All’interno dell’Unione Europea il maggior produttore di rifiuti è la Germania (368 milioni di tonnellate), seguita dalla Francia (344,7 milioni di tonnellate), dalla Romania (267 milioni di tonnellate) e dal Regno Unito (241,1 milioni di tonnellate).
Quantitativi maggiori di 100 tonnellate si riscontrano anche in Polonia (163,4 milioni di tonnellate), in Bulgaria (161,3 milioni di tonnellate), in Svezia (156,3 milioni di tonnellate), in Italia (154,4 milioni di tonnellate), nei Paesi Bassi (123,6 milioni di tonnellate) e in Spagna (118,6 milioni di tonnellate).

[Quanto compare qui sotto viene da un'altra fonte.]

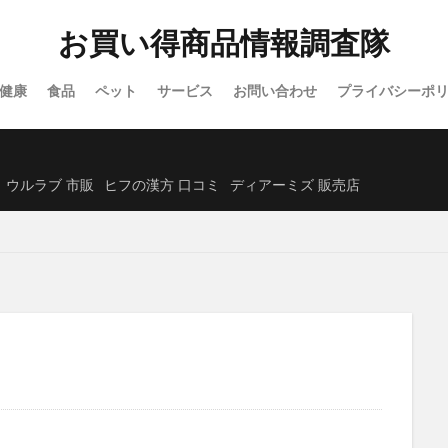
ホロベルプロテクト保湿UV
NULLオールインワンミスト
アイスヘ
お買い得商品情報調査隊
フルティア ザ・セラム
Actually(アクチュアリー)
ソフマップ
クス)
ノジマ
グミ
洋風
アルビオン
クリスマスケーキ
健康
食品
ペット
サービス
お問い合わせ
プライバシーポ
スオイル
ミッシーリストシルク腹巻き
Mimipo(ミミポ)オンラインクリ
くじんきがん)
リリーブラウン(LILY BROWN)
財布
ヨラドッグフー
ット)マシュピールスクラブ
アースミュージック&エコロジー
ル・クルーゼ
ウルラブ 市販
ヒフの漢方 口コミ
ディアーミズ 販売店
ESIENCE(エシエンス)ダーマインショット
ReD(レッド)リカバリーウェア
リ
カテキン緑茶のチカラW
ヤクルト1000(Yakult1000)
トメテルE
あしーる
レインストーム
Yunth(ユンス)生VC美白美容液
目泉(めせ
)アフターシェーブローション
LULLAIR(ラルエア)ファン付きベビーカーシート
H白髪染めカラートリートメント
サロニアフェイスカレントポインター
ォッシュ(I'MCARE Magic wash)
Re:needle(リニードル)ローション
ングトゥースウォッシュ
モウダス
マスターピースセラム
トリプル
ディアーミズ(Dear MS.)
セルノート
ミルセリンホワイト
スハダ)ハリ艶リッチクリーム
脂肪注意報
フローラディクス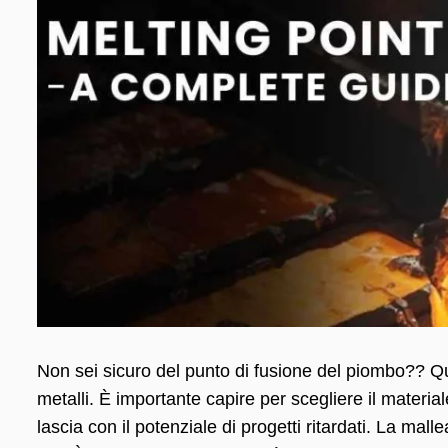
Non sei sicuro del punto di fusione del piombo?? Que
metalli. È importante capire per scegliere il materiale
lascia con il potenziale di progetti ritardati. La mall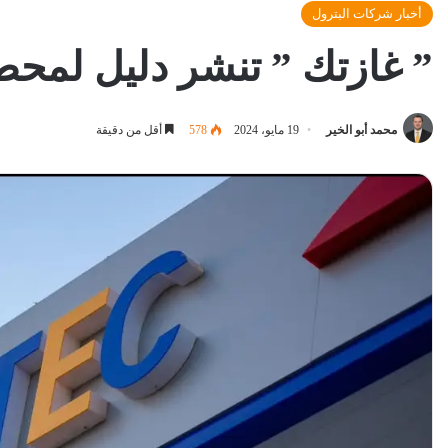
أخبار شركات البترول
” غازتك ” تنشر دليل لمحط
محمد أبو الخير
19 مايو، 2024
578
أقل من دقيقة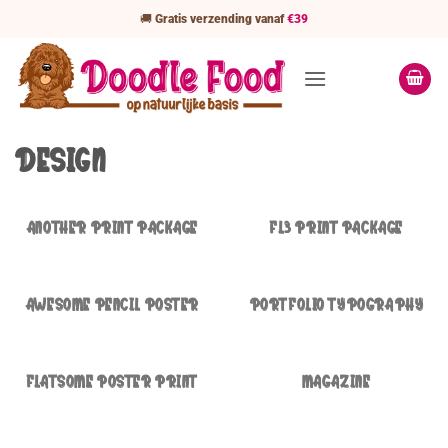
Ga
🚚
Gratis verzending vanaf
€39
naar
inhoud
DESIGN
ANOTHER PRINT PACKAGE
FL3 PRINT PACKAGE
AWESOME PENCIL POSTER
PORTFOLIO TYPOGRAPHY
FLATSOME POSTER PRINT
MAGAZINE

Tra le tipologie di rifiuti speciali che trovano spazio nel rapporto, come i veicoli e gli pneumatici fuori uso, è sicuramente da evidenziare che quest’ultimi, sono stati gestiti in Italia per un quantitativo di circa 365 mila tonnellate mentre oltre 125 mila tonnellate sono state esportate in altri Paesi, cioè il 25% del totale.
I rifiuti contenenti amianto, derivanti soprattutto dai materiali da costruzione contenenti amianto (MCA) hanno subito un andamento altalenante e, dopo una tendenziale crescita dal 2007 al 2010 e un picco nel 2012, il trend appare in forte diminuzione (-36%).
Tale dato ci spinge a poter ipotizzare una diminuzione delle demolizioni di strutture contenenti la fibra più volte incriminata per la potenziale nocività.
Il Rapporto dell’Ispra affronta anche il tema dell’export e dell’import dei rifiuti speciali evidenziando come sia diminuita la quantità totale di quelli esportati (-4,7% tra 2013 e 2014, passando da 3,4 a 3,2 milioni di tonnellate), ma aumentata quella dei rifiuti speciali importati in Italia (nel 2014 circa 6,2 milioni di tonnellate, +7,6% rispetto al 2013).
I nostri rifiuti speciali vengono prevalentemente esportati in Germania, Cina e Grecia.
Degli oltre 3 milioni di tonnellate, 889 mila vanno in Germania (il 27,7%) e sono prevalentemente pericolosi.